## To do
Filter the records, keeping every line that has the string "caixa".

## Provided records
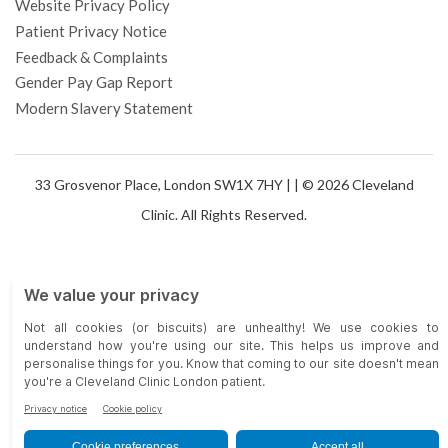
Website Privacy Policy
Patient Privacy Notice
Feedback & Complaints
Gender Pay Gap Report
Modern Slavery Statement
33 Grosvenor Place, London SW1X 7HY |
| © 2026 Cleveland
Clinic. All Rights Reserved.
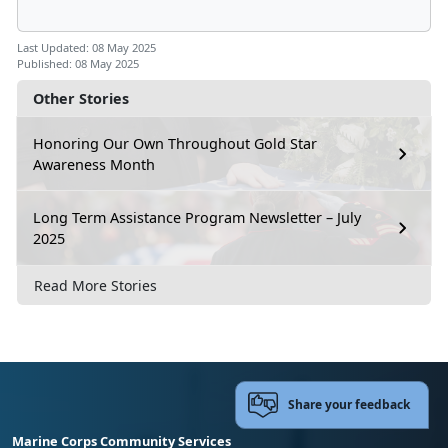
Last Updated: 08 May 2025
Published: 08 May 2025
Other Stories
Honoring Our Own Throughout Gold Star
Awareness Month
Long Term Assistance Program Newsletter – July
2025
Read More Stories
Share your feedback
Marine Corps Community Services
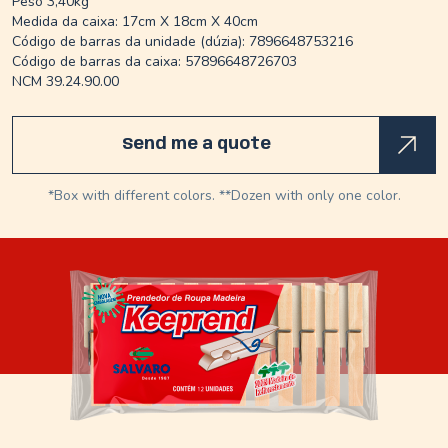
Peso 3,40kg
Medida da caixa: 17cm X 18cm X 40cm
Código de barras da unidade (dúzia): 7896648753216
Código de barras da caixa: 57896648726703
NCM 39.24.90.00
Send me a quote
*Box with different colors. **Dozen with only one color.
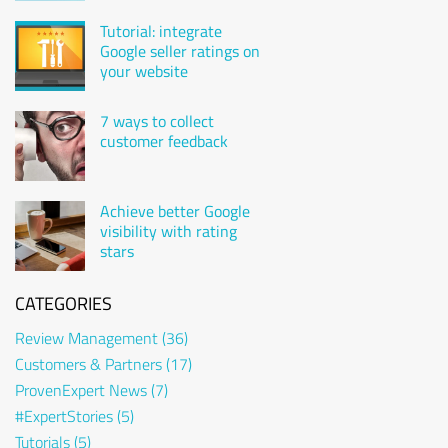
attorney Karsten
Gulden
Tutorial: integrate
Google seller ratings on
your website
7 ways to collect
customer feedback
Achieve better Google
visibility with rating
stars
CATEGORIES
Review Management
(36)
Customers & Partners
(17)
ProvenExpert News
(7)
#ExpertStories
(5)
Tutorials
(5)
--
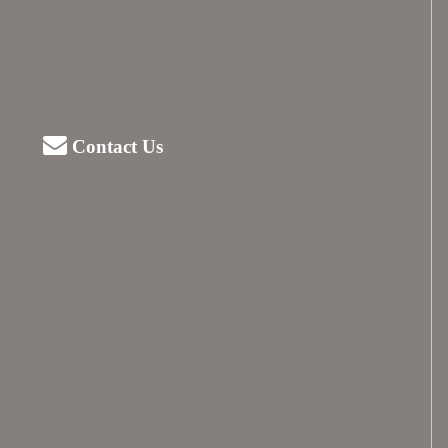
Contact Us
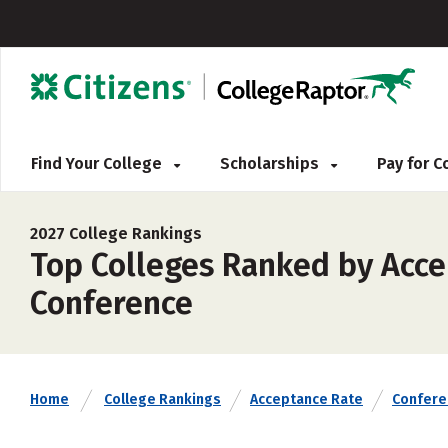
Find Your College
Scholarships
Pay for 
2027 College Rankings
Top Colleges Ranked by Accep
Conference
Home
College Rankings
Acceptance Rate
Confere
--
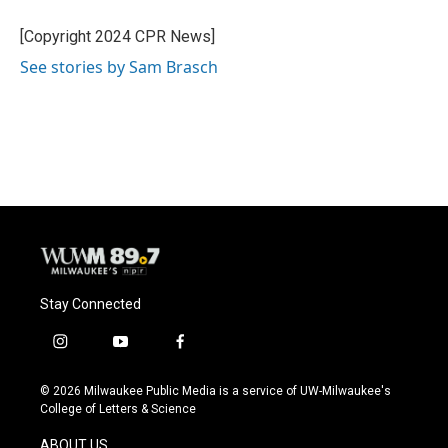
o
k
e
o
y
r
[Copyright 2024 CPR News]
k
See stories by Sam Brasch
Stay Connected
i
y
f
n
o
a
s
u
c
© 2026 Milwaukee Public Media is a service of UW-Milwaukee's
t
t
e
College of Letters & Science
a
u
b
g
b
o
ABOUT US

## Reply
Medida da caixa: 17cm X 18cm X 40cm
Código de barras da caixa: 57896648726703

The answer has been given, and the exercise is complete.